__RECORDS PROVIDED__:
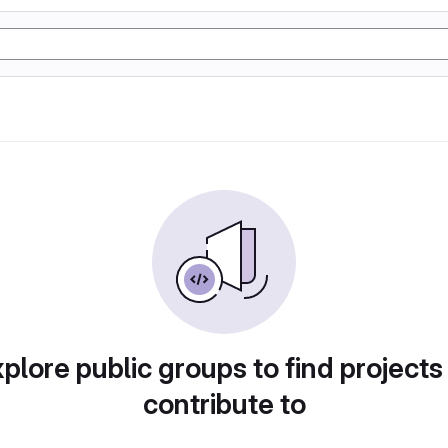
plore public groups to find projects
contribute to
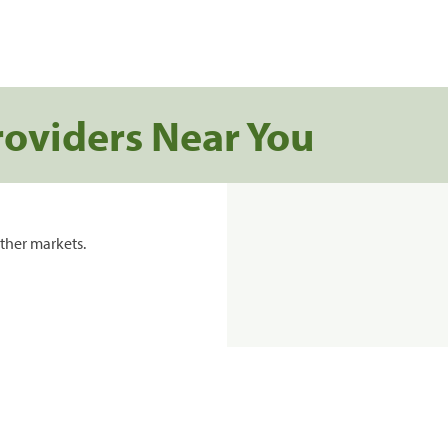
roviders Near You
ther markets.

==

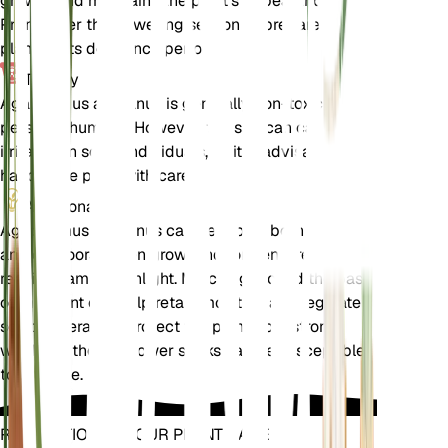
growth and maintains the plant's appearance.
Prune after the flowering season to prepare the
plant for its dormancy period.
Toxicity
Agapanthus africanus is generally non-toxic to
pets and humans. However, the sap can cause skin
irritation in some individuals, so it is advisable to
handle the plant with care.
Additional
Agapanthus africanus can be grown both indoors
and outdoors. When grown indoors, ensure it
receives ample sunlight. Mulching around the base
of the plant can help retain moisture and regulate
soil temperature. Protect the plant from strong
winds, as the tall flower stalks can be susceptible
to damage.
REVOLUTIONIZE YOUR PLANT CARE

__REQUIRED WORK__:
When you find a line in the records that contains the word "grown", copy it.

__WRITTEN REPLY__:
Agapanthus africanus can be grown both indoors
and outdoors. When grown indoors, ensure it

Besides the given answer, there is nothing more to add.